◆ **What the exercise asks**: Word for word, copy the records that follow.

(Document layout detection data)
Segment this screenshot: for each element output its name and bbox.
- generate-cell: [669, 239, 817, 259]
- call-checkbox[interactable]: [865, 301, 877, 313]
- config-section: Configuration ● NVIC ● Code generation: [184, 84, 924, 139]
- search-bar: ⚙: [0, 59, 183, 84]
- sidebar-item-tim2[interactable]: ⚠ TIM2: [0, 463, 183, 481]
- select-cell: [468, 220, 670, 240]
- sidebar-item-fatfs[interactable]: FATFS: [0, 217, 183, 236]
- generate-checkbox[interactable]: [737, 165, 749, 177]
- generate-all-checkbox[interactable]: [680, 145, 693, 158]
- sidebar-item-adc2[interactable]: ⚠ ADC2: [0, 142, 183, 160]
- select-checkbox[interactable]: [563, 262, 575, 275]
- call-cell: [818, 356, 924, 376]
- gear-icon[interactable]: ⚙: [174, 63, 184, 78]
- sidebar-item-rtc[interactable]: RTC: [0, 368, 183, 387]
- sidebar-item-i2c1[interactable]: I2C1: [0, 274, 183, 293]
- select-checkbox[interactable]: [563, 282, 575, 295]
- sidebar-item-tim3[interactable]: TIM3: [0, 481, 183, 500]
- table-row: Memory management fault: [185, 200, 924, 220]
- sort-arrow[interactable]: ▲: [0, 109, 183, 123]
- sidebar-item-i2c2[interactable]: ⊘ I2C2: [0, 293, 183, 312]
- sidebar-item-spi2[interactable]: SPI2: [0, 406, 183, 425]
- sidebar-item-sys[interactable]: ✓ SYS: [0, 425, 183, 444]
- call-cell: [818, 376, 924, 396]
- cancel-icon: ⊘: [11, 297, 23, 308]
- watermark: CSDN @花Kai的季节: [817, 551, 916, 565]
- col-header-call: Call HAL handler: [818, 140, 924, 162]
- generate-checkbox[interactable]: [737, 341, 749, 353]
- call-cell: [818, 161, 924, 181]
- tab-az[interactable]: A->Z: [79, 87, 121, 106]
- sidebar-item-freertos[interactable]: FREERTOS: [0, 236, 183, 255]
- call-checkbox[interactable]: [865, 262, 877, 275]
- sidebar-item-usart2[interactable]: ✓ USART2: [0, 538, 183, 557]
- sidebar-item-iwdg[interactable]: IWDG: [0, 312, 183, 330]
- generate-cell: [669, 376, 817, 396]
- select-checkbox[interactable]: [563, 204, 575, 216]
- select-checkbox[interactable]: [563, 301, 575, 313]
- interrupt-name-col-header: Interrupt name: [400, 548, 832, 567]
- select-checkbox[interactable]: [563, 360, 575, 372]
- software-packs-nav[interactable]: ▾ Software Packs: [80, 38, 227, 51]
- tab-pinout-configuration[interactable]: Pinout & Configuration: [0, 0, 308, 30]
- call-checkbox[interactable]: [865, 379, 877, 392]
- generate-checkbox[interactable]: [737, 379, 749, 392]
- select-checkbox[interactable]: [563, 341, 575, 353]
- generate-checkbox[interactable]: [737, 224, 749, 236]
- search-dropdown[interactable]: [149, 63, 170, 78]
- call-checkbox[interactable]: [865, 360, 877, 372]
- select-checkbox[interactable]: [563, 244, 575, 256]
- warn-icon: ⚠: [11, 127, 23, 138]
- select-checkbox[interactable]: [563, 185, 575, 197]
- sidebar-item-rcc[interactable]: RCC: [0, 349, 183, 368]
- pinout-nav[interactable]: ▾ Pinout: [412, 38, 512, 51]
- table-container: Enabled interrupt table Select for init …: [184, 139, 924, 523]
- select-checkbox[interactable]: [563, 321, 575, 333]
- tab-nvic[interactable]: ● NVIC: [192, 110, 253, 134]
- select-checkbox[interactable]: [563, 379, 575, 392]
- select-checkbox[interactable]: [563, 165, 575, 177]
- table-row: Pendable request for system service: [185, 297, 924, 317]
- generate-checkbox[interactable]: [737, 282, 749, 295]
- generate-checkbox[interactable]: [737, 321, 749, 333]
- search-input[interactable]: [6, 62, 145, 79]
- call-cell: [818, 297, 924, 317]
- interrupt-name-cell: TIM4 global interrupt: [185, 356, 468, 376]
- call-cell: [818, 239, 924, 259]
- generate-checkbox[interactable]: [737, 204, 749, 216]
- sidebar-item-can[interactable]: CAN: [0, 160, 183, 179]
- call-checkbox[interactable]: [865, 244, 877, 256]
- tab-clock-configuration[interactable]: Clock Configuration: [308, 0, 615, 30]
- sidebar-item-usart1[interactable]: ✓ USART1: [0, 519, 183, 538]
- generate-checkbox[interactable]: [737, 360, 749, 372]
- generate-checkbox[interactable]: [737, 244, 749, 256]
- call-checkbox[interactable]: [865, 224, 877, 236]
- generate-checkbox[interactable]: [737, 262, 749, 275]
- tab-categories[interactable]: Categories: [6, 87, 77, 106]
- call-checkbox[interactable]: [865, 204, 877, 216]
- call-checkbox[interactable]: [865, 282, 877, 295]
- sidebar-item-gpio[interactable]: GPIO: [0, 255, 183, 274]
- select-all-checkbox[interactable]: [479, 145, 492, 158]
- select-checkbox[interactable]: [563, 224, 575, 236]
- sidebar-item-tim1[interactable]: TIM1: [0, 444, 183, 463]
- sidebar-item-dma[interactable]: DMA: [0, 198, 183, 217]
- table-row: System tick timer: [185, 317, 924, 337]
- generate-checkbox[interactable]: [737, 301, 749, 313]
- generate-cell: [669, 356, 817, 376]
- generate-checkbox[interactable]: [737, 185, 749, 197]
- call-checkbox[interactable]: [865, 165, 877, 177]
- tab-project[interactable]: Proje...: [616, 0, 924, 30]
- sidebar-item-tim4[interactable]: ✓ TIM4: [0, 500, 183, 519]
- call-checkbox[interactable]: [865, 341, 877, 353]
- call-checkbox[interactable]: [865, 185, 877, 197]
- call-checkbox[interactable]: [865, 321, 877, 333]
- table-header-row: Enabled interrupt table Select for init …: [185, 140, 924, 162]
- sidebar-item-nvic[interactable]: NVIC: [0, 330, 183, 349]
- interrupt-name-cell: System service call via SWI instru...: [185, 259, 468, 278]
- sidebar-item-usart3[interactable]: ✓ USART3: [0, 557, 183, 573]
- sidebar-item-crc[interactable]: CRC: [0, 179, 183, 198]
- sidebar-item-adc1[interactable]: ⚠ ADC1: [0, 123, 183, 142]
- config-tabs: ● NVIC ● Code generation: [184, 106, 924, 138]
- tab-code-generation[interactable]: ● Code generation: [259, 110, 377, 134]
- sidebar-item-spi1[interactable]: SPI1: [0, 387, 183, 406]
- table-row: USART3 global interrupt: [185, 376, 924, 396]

◆ **Answer below**:
Segment this screenshot: for each element output its name and bbox.
- generate-cell: [669, 239, 817, 259]
- call-checkbox[interactable]: [865, 301, 877, 313]
- config-section: Configuration ● NVIC ● Code generation: [184, 84, 924, 139]
- search-bar: ⚙: [0, 59, 183, 84]
- sidebar-item-tim2[interactable]: ⚠ TIM2: [0, 463, 183, 481]
- select-cell: [468, 220, 670, 240]
- sidebar-item-fatfs[interactable]: FATFS: [0, 217, 183, 236]
- generate-checkbox[interactable]: [737, 165, 749, 177]
- generate-all-checkbox[interactable]: [680, 145, 693, 158]
- sidebar-item-adc2[interactable]: ⚠ ADC2: [0, 142, 183, 160]
- select-checkbox[interactable]: [563, 262, 575, 275]
- call-cell: [818, 356, 924, 376]
- gear-icon[interactable]: ⚙: [174, 63, 184, 78]
- sidebar-item-rtc[interactable]: RTC: [0, 368, 183, 387]
- sidebar-item-i2c1[interactable]: I2C1: [0, 274, 183, 293]
- select-checkbox[interactable]: [563, 282, 575, 295]
- sidebar-item-tim3[interactable]: TIM3: [0, 481, 183, 500]
- table-row: Memory management fault: [185, 200, 924, 220]
- sort-arrow[interactable]: ▲: [0, 109, 183, 123]
- sidebar-item-i2c2[interactable]: ⊘ I2C2: [0, 293, 183, 312]
- sidebar-item-spi2[interactable]: SPI2: [0, 406, 183, 425]
- sidebar-item-sys[interactable]: ✓ SYS: [0, 425, 183, 444]
- call-cell: [818, 376, 924, 396]
- cancel-icon: ⊘: [11, 297, 23, 308]
- watermark: CSDN @花Kai的季节: [817, 551, 916, 565]
- col-header-call: Call HAL handler: [818, 140, 924, 162]
- generate-checkbox[interactable]: [737, 341, 749, 353]
- call-cell: [818, 161, 924, 181]
- tab-az[interactable]: A->Z: [79, 87, 121, 106]
- sidebar-item-freertos[interactable]: FREERTOS: [0, 236, 183, 255]
- call-checkbox[interactable]: [865, 262, 877, 275]
- sidebar-item-usart2[interactable]: ✓ USART2: [0, 538, 183, 557]
- sidebar-item-iwdg[interactable]: IWDG: [0, 312, 183, 330]
- generate-cell: [669, 376, 817, 396]
- select-checkbox[interactable]: [563, 204, 575, 216]
- select-checkbox[interactable]: [563, 301, 575, 313]
- interrupt-name-col-header: Interrupt name: [400, 548, 832, 567]
- select-checkbox[interactable]: [563, 360, 575, 372]
- software-packs-nav[interactable]: ▾ Software Packs: [80, 38, 227, 51]
- tab-pinout-configuration[interactable]: Pinout & Configuration: [0, 0, 308, 30]
- call-checkbox[interactable]: [865, 379, 877, 392]
- generate-checkbox[interactable]: [737, 379, 749, 392]
- select-checkbox[interactable]: [563, 341, 575, 353]
- generate-checkbox[interactable]: [737, 224, 749, 236]
- search-dropdown[interactable]: [149, 63, 170, 78]
- call-checkbox[interactable]: [865, 360, 877, 372]
- select-checkbox[interactable]: [563, 244, 575, 256]
- warn-icon: ⚠: [11, 127, 23, 138]
- select-checkbox[interactable]: [563, 185, 575, 197]
- sidebar-item-rcc[interactable]: RCC: [0, 349, 183, 368]
- pinout-nav[interactable]: ▾ Pinout: [412, 38, 512, 51]
- table-container: Enabled interrupt table Select for init …: [184, 139, 924, 523]
- select-checkbox[interactable]: [563, 321, 575, 333]
- tab-nvic[interactable]: ● NVIC: [192, 110, 253, 134]
- select-checkbox[interactable]: [563, 379, 575, 392]
- select-checkbox[interactable]: [563, 165, 575, 177]
- table-row: Pendable request for system service: [185, 297, 924, 317]
- generate-checkbox[interactable]: [737, 282, 749, 295]
- generate-checkbox[interactable]: [737, 321, 749, 333]
- search-input[interactable]: [6, 62, 145, 79]
- call-cell: [818, 297, 924, 317]
- interrupt-name-cell: TIM4 global interrupt: [185, 356, 468, 376]
- call-cell: [818, 239, 924, 259]
- generate-checkbox[interactable]: [737, 204, 749, 216]
- sidebar-item-can[interactable]: CAN: [0, 160, 183, 179]
- call-checkbox[interactable]: [865, 244, 877, 256]
- tab-clock-configuration[interactable]: Clock Configuration: [308, 0, 615, 30]
- sidebar-item-usart1[interactable]: ✓ USART1: [0, 519, 183, 538]
- generate-checkbox[interactable]: [737, 360, 749, 372]
- generate-checkbox[interactable]: [737, 244, 749, 256]
- call-checkbox[interactable]: [865, 224, 877, 236]
- generate-checkbox[interactable]: [737, 262, 749, 275]
- tab-categories[interactable]: Categories: [6, 87, 77, 106]
- call-checkbox[interactable]: [865, 204, 877, 216]
- call-checkbox[interactable]: [865, 282, 877, 295]
- sidebar-item-gpio[interactable]: GPIO: [0, 255, 183, 274]
- select-all-checkbox[interactable]: [479, 145, 492, 158]
- select-checkbox[interactable]: [563, 224, 575, 236]
- sidebar-item-tim1[interactable]: TIM1: [0, 444, 183, 463]
- sidebar-item-dma[interactable]: DMA: [0, 198, 183, 217]
- table-row: System tick timer: [185, 317, 924, 337]
- generate-checkbox[interactable]: [737, 301, 749, 313]
- generate-cell: [669, 356, 817, 376]
- generate-checkbox[interactable]: [737, 185, 749, 197]
- call-checkbox[interactable]: [865, 165, 877, 177]
- tab-project[interactable]: Proje...: [616, 0, 924, 30]
- sidebar-item-tim4[interactable]: ✓ TIM4: [0, 500, 183, 519]
- call-checkbox[interactable]: [865, 341, 877, 353]
- call-checkbox[interactable]: [865, 185, 877, 197]
- call-checkbox[interactable]: [865, 321, 877, 333]
- table-header-row: Enabled interrupt table Select for init …: [185, 140, 924, 162]
- sidebar-item-nvic[interactable]: NVIC: [0, 330, 183, 349]
- interrupt-name-cell: System service call via SWI instru...: [185, 259, 468, 278]
- sidebar-item-usart3[interactable]: ✓ USART3: [0, 557, 183, 573]
- sidebar-item-crc[interactable]: CRC: [0, 179, 183, 198]
- sidebar-item-adc1[interactable]: ⚠ ADC1: [0, 123, 183, 142]
- config-tabs: ● NVIC ● Code generation: [184, 106, 924, 138]
- tab-code-generation[interactable]: ● Code generation: [259, 110, 377, 134]
- sidebar-item-spi1[interactable]: SPI1: [0, 387, 183, 406]
- table-row: USART3 global interrupt: [185, 376, 924, 396]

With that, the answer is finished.